Er is extra aandacht voor jongeren, laag geletterden en anderstaligen. 

 

Toelichting op de maatregelen

 

1. Voorlichtingsplan 

Om structuur te geven aan voorlichting en instructie is het nodig om een arbovoorlichtingsplan op te stellen.  Stel per functie het volgende vast: 

  • Over welke thema’s moeten de verschillende medewerkers arbovoorlichting en onderricht krijgen?  
  • Wie geeft de voorlichting, wie is geschikt? Is dit ex- of intern (Intern alleen bij voldoende kennis en didactische vaardigheden)  
  • Hoe vaak moet een voorlichting herhaald worden? 
  • Hoe wordt gecontroleerd of voorlichting en instructies begrepen zijn? 

 2. Effectieve en herhaalde voorlichting  

  • Zorg ervoor dat de inhoud van de voorlichting past bij het werk en de gevaren Stel afhankelijk van de werkzaamheden werkinstructies op (papier of digitaal).

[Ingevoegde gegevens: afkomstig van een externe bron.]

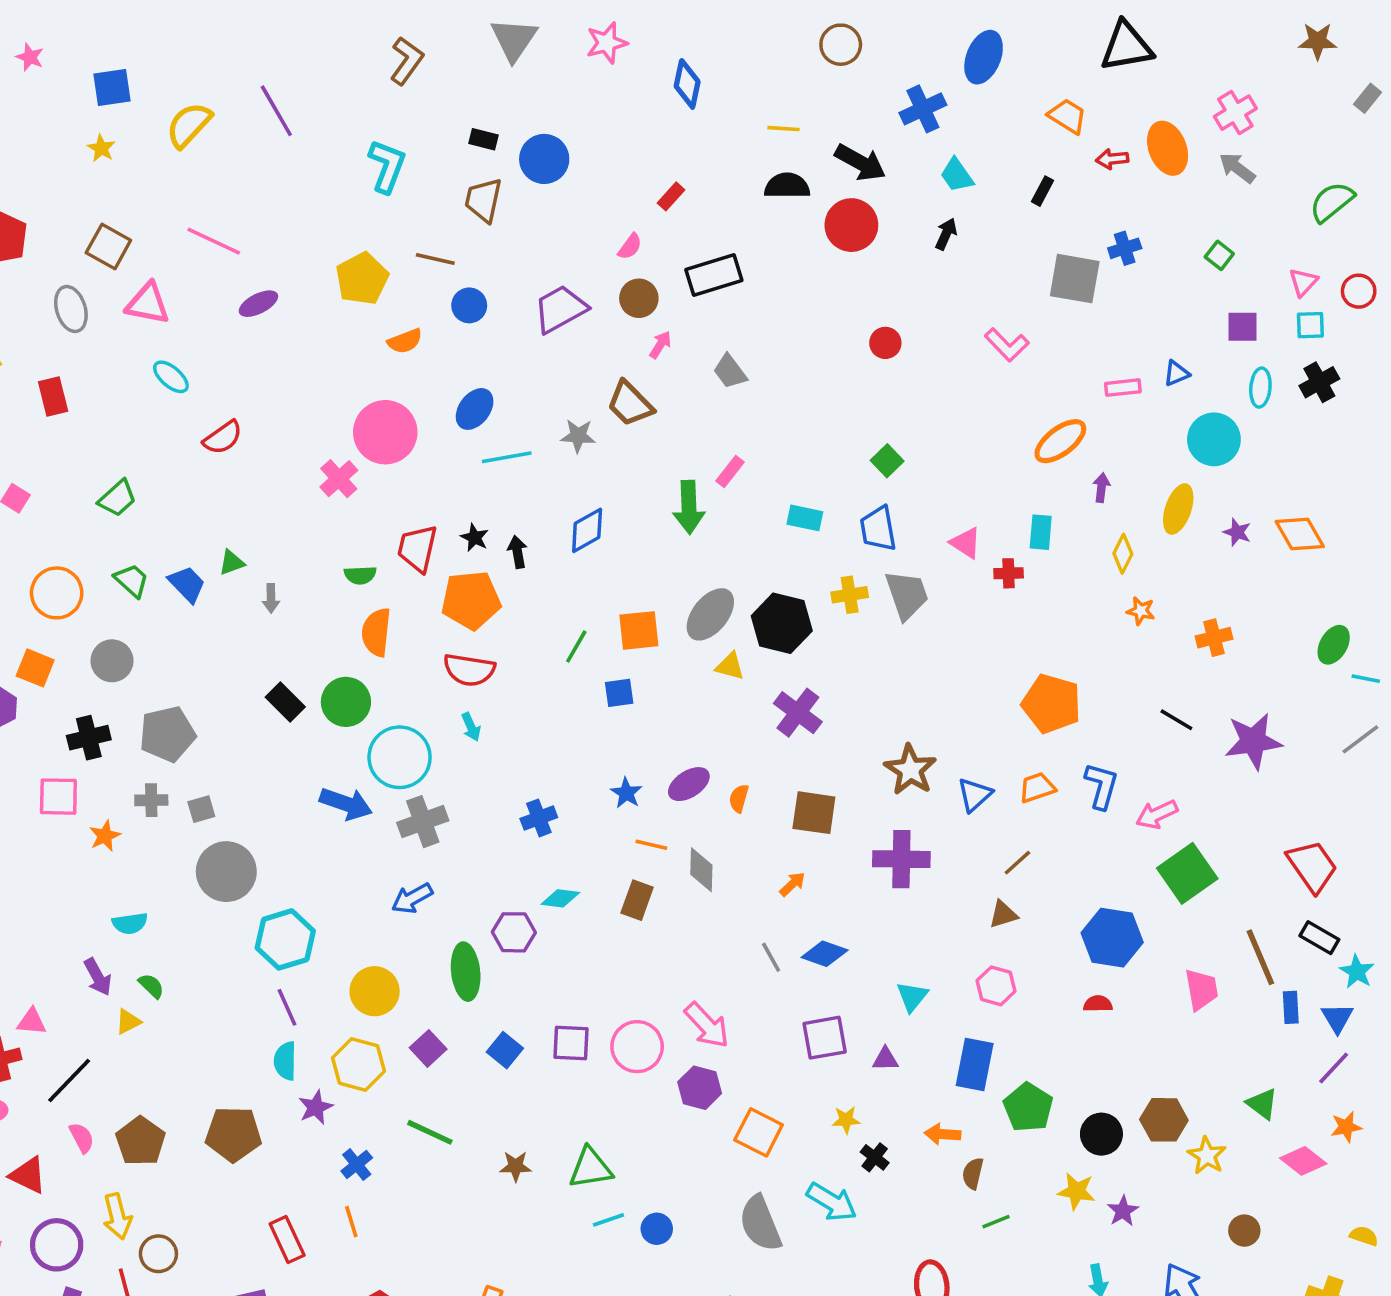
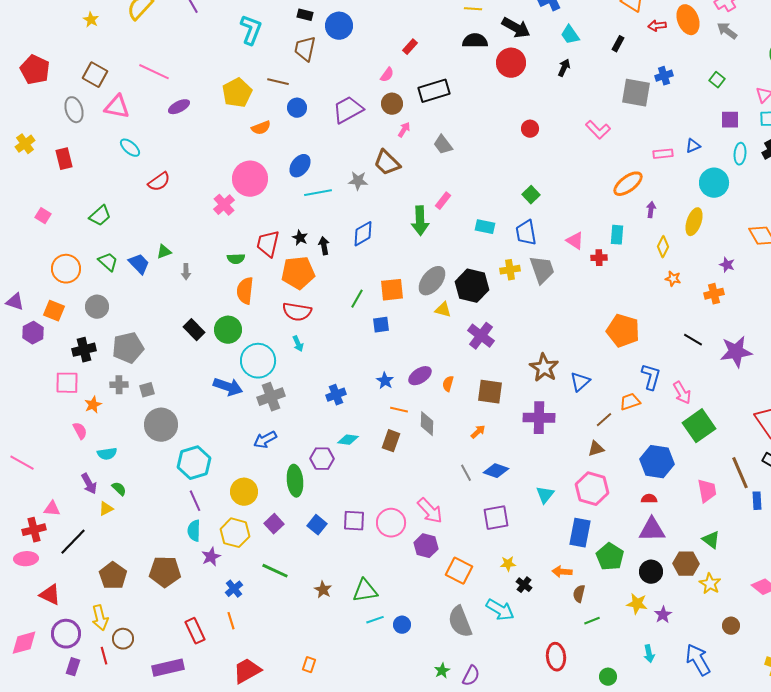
purple star: (1237, 532) -> (727, 265), moved
orange trapezoid: (1037, 788) -> (630, 402), moved
pink arrow: (1157, 814) -> (682, 393), turned -95
pink hexagon: (996, 986) -> (592, 489), size x1.5
purple triangle: (885, 1059) -> (652, 530), moved, size x1.8
green triangle: (1262, 1104) -> (711, 540), moved
pink semicircle: (82, 1138) -> (80, 431), moved
brown star: (516, 1166) -> (323, 590), turned 30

De medewerkers kunnen dan nalezen wat de bedoeling is. Niet alle informatie zal immers direct blijven hangen. Gebruik hiervoor de gebruiksaanwijzing/ handleiding en de arbocatalogus van de eigen sector en houd het simpel. Zie toe op het juiste gebruik ervan. Neem in de werkinstructie ook op welke persoonlijke beschermingsmiddelen gebruikt moeten worden. 
  • Een voorlichting moet doeltreffend zijn. Dit betekent dat het een combinatie van mondeling en schriftelijke informatie (theoretisch) gecombineerd met oefeningen in een praktijksituatie is. 
  • Bespreek ongevallen en bijna-ongevallen die in het bedrijf of in de sector hebben plaatsgevonden. Bespreek ook de verbeterde werkwijze die hieruit is ontstaan. 
  • Voer een praktijk en/of theoretische check of toets uit, om te controleren of de medewerker de instructies heeft begrepen. Als blijkt dat dat niet het geval is mag de betreffende medewerker de werkzaamheden eerst nog niet zelfstandig uitvoeren. Geef zo nodig nogmaals een instructie totdat de medewerker het heeft begrepen. 
  • Herhaal de voorlichting, omdat eenmalige voorlichting niet werkt. De kracht schuilt in de herhaling. Stel vast hoe vaak een instructie herhaald moet worden. De frequentie is afhankelijk van het risico en hoe vaak de werkzaamheden plaatsvinden. Zo is bijvoorbeeld een hoogwerkercertificaat bij een externe opleider 5 jaar geldig. 
  • Stel vast wat nodig is voordat iemand (na instructies) zelfstandig werkzaamheden mag uitvoeren.  Koppel de medewerker bijvoorbeeld enkele weken aan een vaste ervaren kracht om het werk samen uit te voeren. Stel vast dat de ervaren medewerker toezicht houdt op het werk, vragen beantwoord en ter plaatse (delen van) instructies herhaalt.   

Tip: in de arbocatalogus van de eigen sector vind je de afspraken terug die binnen de sector gemaakt zijn over veilig en gezond werken per thema. 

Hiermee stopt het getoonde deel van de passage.